Remix.run Logo
adastra22 a day ago

LLMs perform better than doctors in a randomized trial:

https://jamanetwork.com/journals/jamanetworkopen/fullarticle...

And here: https://arxiv.org/html/2503.10486v1

globular-toast a day ago | parent [-]

> the use of an LLM did not significantly enhance diagnostic reasoning performance compared with the availability of only conventional resources.

The other one isn't peer reviewed. Your précis doesn't appear to be warranted.

adastra22 a day ago | parent [-]

You only read the first line of the summary. This is the juicy bit:

> The LLM alone scored 16 percentage points (95% CI, 2-30 percentage points; P = .03) higher than the conventional resources group.

Basically they setup the experiment as a control group and a LLM-assisted group. There was no difference between the two groups and that is what was reported in the top level finding that you quote.

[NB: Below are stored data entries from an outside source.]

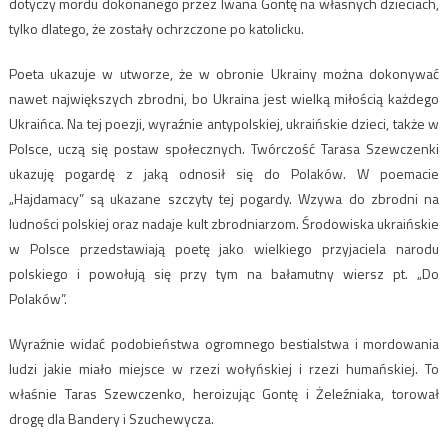
dotyczy mordu dokonanego przez Iwana Gontę na własnych dzieciach,
tylko dlatego, że zostały ochrzczone po katolicku.
Poeta ukazuje w utworze, że w obronie Ukrainy można dokonywać
nawet największych zbrodni, bo Ukraina jest wielką miłością każdego
Ukraińca. Na tej poezji, wyraźnie antypolskiej, ukraińskie dzieci, także w
Polsce, uczą się postaw społecznych. Twórczość Tarasa Szewczenki
ukazuję pogardę z jaką odnosił się do Polaków. W poemacie
„Hajdamacy” są ukazane szczyty tej pogardy. Wzywa do zbrodni na
ludności polskiej oraz nadaje kult zbrodniarzom. Środowiska ukraińskie
w Polsce przedstawiają poetę jako wielkiego przyjaciela narodu
polskiego i powołują się przy tym na bałamutny wiersz pt. „Do
Polaków”.
Wyraźnie widać podobieństwa ogromnego bestialstwa i mordowania
ludzi jakie miało miejsce w rzezi wołyńskiej i rzezi humańskiej. To
właśnie Taras Szewczenko, heroizując Gontę i Żeleźniaka, torował
drogę dla Bandery i Szuchewycza.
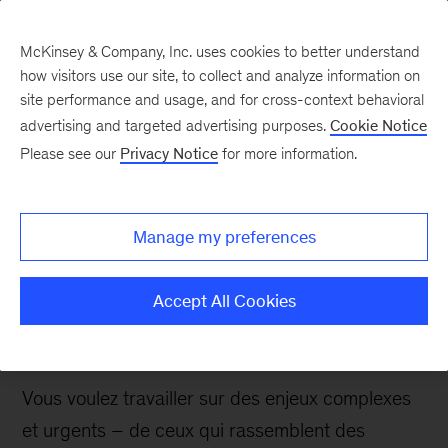
McKinsey & Company, Inc. uses cookies to better understand
how visitors use our site, to collect and analyze information on
site performance and usage, and for cross-context behavioral
advertising and targeted advertising purposes.
Cookie Notice
Analyste stagiaire
Please see our
Privacy Notice
for more information.
Manage my preferences
Postuler Maintenant
Accept All Cookies
Vous voulez travailler sur des enjeux complexes
et urgents – de ceux qui rassemblent des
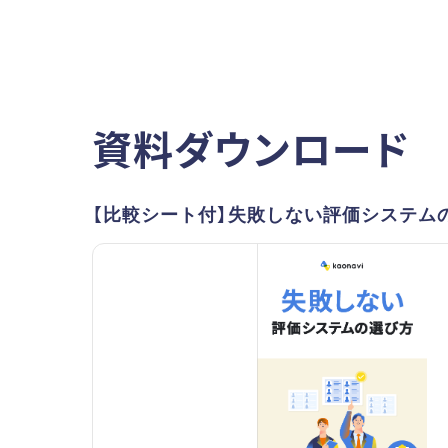
資料ダウンロード
【比較シート付】失敗しない評価システム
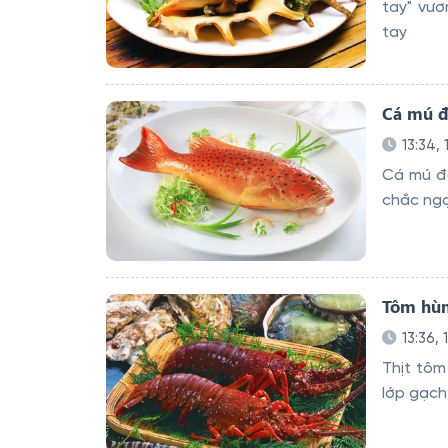
tay" vươ
tay
Cá mú đ
13:34,
Cá mú đ
chắc ngọ
Tôm hùm
13:36, 
Thịt tôm
lớp gạch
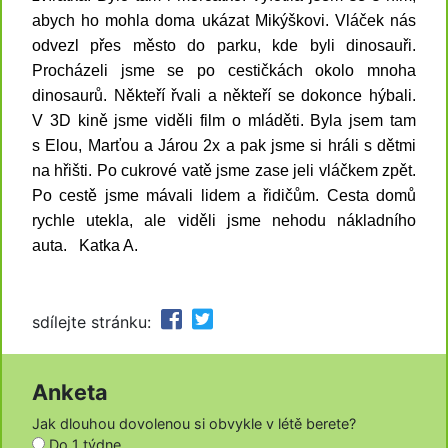
abych ho mohla doma ukázat Mikýškovi. Vláček nás
odvezl přes město do parku, kde byli dinosauři.
Procházeli jsme se po cestičkách okolo mnoha
dinosaurů. Někteří řvali a někteří se dokonce hýbali.
V 3D kině jsme viděli film o mláděti. Byla jsem tam
s Elou, Marťou a Járou 2x a pak jsme si hráli s dětmi
na hřišti. Po cukrové vatě jsme zase jeli vláčkem zpět.
Po cestě jsme mávali lidem a řidičům. Cesta domů
rychle utekla, ale viděli jsme nehodu nákladního
auta.
Katka A.
sdílejte stránku:
Anketa
Jak dlouhou dovolenou si obvykle v létě berete?
Do 1 týdne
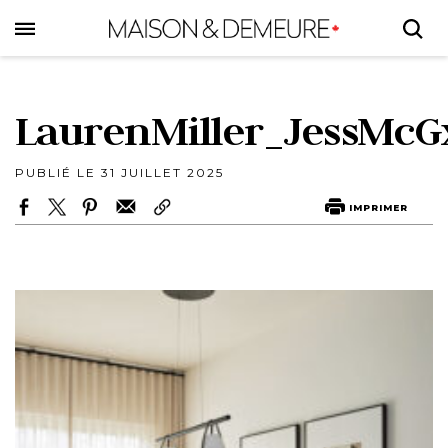
Skip
to
main
content
LaurenMiller_JessMc
PUBLIÉ LE 31 JUILLET 2025
IMPRIMER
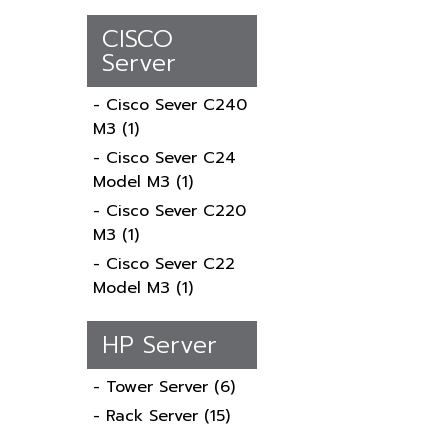
CISCO
Server
- Cisco Sever C240
M3
(1)
- Cisco Sever C24
Model M3
(1)
- Cisco Sever C220
M3
(1)
- Cisco Sever C22
Model M3
(1)
HP Server
- Tower Server
(6)
- Rack Server
(15)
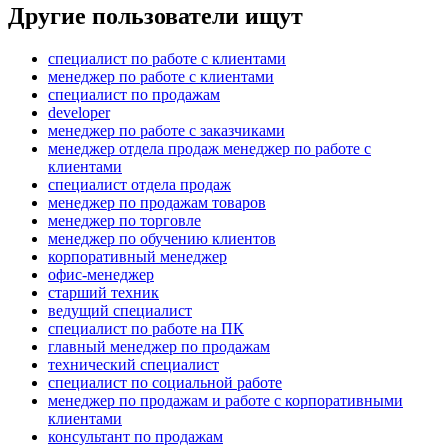
Другие пользователи ищут
специалист по работе с клиентами
менеджер по работе с клиентами
специалист по продажам
developer
менеджер по работе с заказчиками
менеджер отдела продаж менеджер по работе с
клиентами
специалист отдела продаж
менеджер по продажам товаров
менеджер по торговле
менеджер по обучению клиентов
корпоративный менеджер
офис-менеджер
старший техник
ведущий специалист
специалист по работе на ПК
главный менеджер по продажам
технический специалист
специалист по социальной работе
менеджер по продажам и работе с корпоративными
клиентами
консультант по продажам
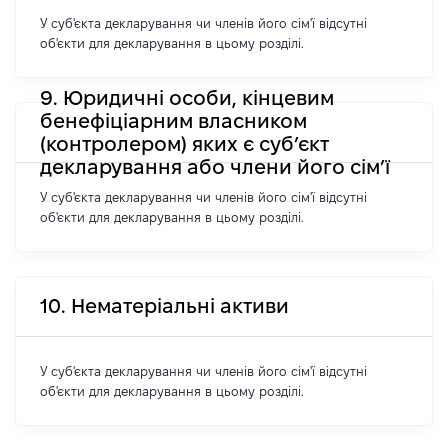
У суб'єкта декларування чи членів його сім'ї відсутні
об'єкти для декларування в цьому розділі.
9. Юридичні особи, кінцевим
бенефіціарним власником
(контролером) яких є суб’єкт
декларування або члени його сім’ї
У суб'єкта декларування чи членів його сім'ї відсутні
об'єкти для декларування в цьому розділі.
10. Нематеріальні активи
У суб'єкта декларування чи членів його сім'ї відсутні
об'єкти для декларування в цьому розділі.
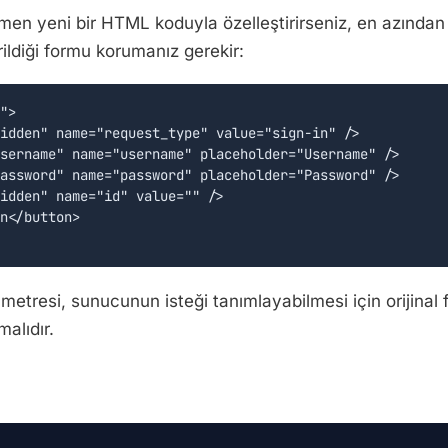
en yeni bir HTML koduyla özelleştirirseniz, en azından 
ildiği formu korumanız gerekir:
">

idden" name="request_type" value="sign-in" />

sername" name="username" placeholder="Username" />

assword" name="password" placeholder="Password" />

idden" name="id" value="" />

n</button>

rametresi, sunucunun isteği tanımlayabilmesi için orijinal
alıdır.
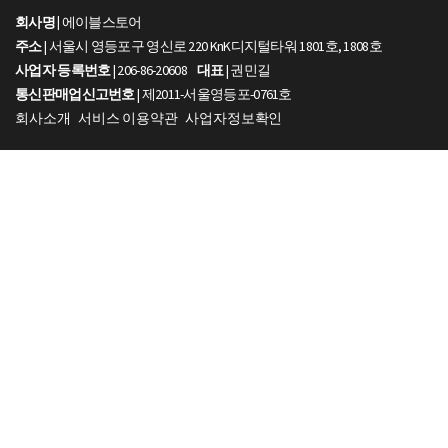
회사명 |
에이블스토어
주소
| 서울시 영등포구 영신로 220 KnK디지털타워 1801호, 1808호
사업자 등록번호
| 206-86-20608
대표
| 권민길
통신판매업신고번호
| 제2011-서울영등포-0761호
회사소개
서비스 이용약관
사업자정보확인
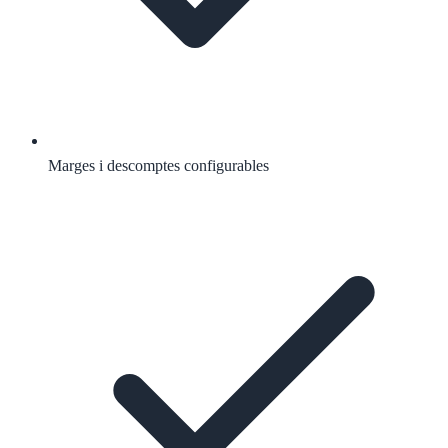
Marges i descomptes configurables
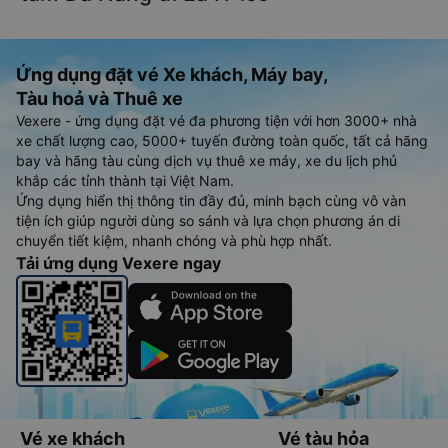
Ứng dụng đặt vé Xe khách, Máy bay,
Tàu hoả và Thuê xe
Vexere - ứng dụng đặt vé đa phương tiện với hơn 3000+ nhà
xe chất lượng cao, 5000+ tuyến đường toàn quốc, tất cả hãng
bay và hãng tàu cùng dịch vụ thuê xe máy, xe du lịch phủ
khắp các tỉnh thành tại Việt Nam.
Ứng dụng hiển thị thông tin đầy đủ, minh bạch cùng vô vàn
tiện ích giúp người dùng so sánh và lựa chọn phương án di
chuyển tiết kiệm, nhanh chóng và phù hợp nhất.
Tải ứng dụng Vexere ngay
Vé xe khách
Vé tàu hỏa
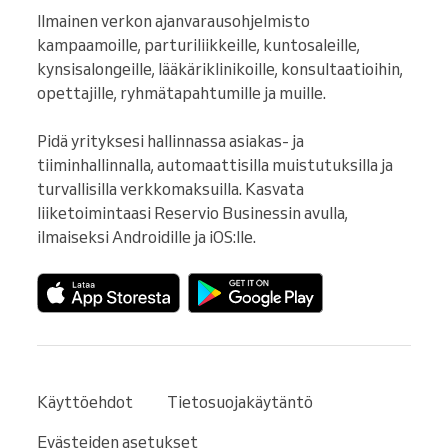
Ilmainen verkon ajanvarausohjelmisto 
kampaamoille, parturiliikkeille, kuntosaleille, 
kynsisalongeille, lääkäriklinikoille, konsultaatioihin, 
opettajille, ryhmätapahtumille ja muille.

Pidä yrityksesi hallinnassa asiakas- ja 
tiiminhallinnalla, automaattisilla muistutuksilla ja 
turvallisilla verkkomaksuilla. Kasvata 
liiketoimintaasi Reservio Businessin avulla, 
ilmaiseksi Androidille ja iOS:lle.
Käyttöehdot
Tietosuojakäytäntö
Evästeiden asetukset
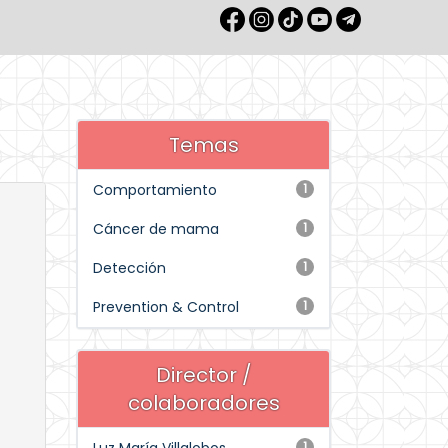
Temas
Comportamiento
1
Cáncer de mama
1
Detección
1
Prevention & Control
1
Director /
colaboradores
1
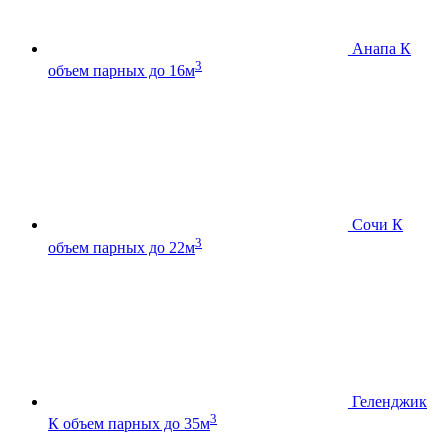
Анапа К
3
объем парных до 16м
Сочи К
3
объем парных до 22м
Геленджик
3
К
объем парных до 35м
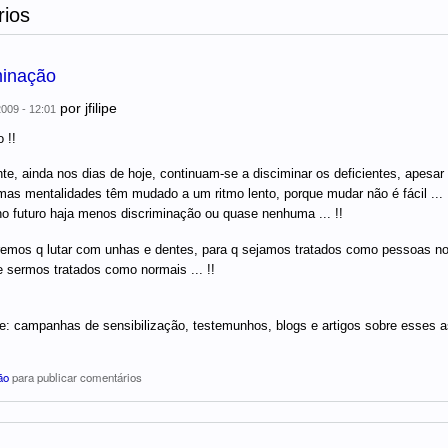
ios
minação
por
jfilipe
009 - 12:01
 !!
te, ainda nos dias de hoje, continuam-se a disciminar os deficientes, apesar d
as mentalidades têm mudado a um ritmo lento, porque mudar não é fácil ... 
no futuro haja menos discriminação ou quase nenhuma ... !!
eremos q lutar com unhas e dentes, para q sejamos tratados como pessoas 
 sermos tratados como normais ... !!
e: campanhas de sensibilização, testemunhos, blogs e artigos sobre esses a
ão
para publicar comentários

Then they went back and said “wait, what if we just blindly trusted the LLM? What if we had a third group that had no doctor involved — just let the LLM do the diagnosis?” This retroactively synthesized group did significantly better than either of the actual experimental groups:

> The LLM alone scored 16 percentage points (95% CI, 2-30 percentage points; P = .03) higher than the conventional resources group … The LLM alone demonstrated higher performance than both physician groups, indicating the need for technology and workforce development to realize the potential of physician-artificial intelligence collaboration in clinical practice.